See more from this Session: General Agronomic Production Systems: II
Tuesday, October 18, 2011
Henry Gonzalez Convention Center, Hall C, Street Level
In summer-rainfall areas, crop residue cover is a major component of conservation agriculture, as stubble retention can protect the soil, increase rain infiltration, lower evaporative loss, and give higher yield. Since relatively little research has been conducted on effects of stubble retention on winter crops in areas having no summer rainfall, this study examined the effects of crop residue on crop performance in a cool Mediterranean area. The two rainfed experiments were conducted on barley stubble in central Bekaa Valley, Lebanon in RCB designs with 4 treatments and 4 replicates. Barley (Hordeum vulgare L.) and narbon vetch (Vicia narbonensis L.) was sown with a no-till drill in 2009-2010 and 2010-2011, respectively. In 2009-2010, the heavy simulated grazing treatment (all stubble cut and removed) led to the best seedling stand and early growth vigor, earliest heading and maturity, tallest plant, and highest harvest index and grain yield (1930 kg/ha), which was similar to the control (leaving stubble intact) and the 2x stubble treatment (control with added stubble from simulated grazing), but was higher than the 3x stubble treatment (control with 2 times the amount of stubble added) (340 kg/ha). In 2010-11, heavy simulated grazing gave the best seedling stand and early growth vigor, which were similar to the light simulated grazing (only standing stubbles removed) and the control, but were better than the 2x stubble treatment.
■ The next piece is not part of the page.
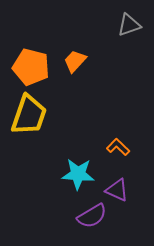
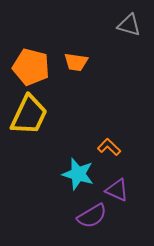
gray triangle: rotated 35 degrees clockwise
orange trapezoid: moved 1 px right, 1 px down; rotated 125 degrees counterclockwise
yellow trapezoid: rotated 6 degrees clockwise
orange L-shape: moved 9 px left
cyan star: rotated 12 degrees clockwise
The control yielded the highest amount of grain (3210 kg/ha) and straw (4700 kg/ha), which were similar to the light and heavy grazing, but were higher than the 2x stubble treatment (2260 kg/ha grain and 3200 kg/ha straw). This study shows that non-excessive cereal stubble retention under a cool Mediterranean climate may not affect seedling emergence and growth, as well as grain and straw yields of winter crops.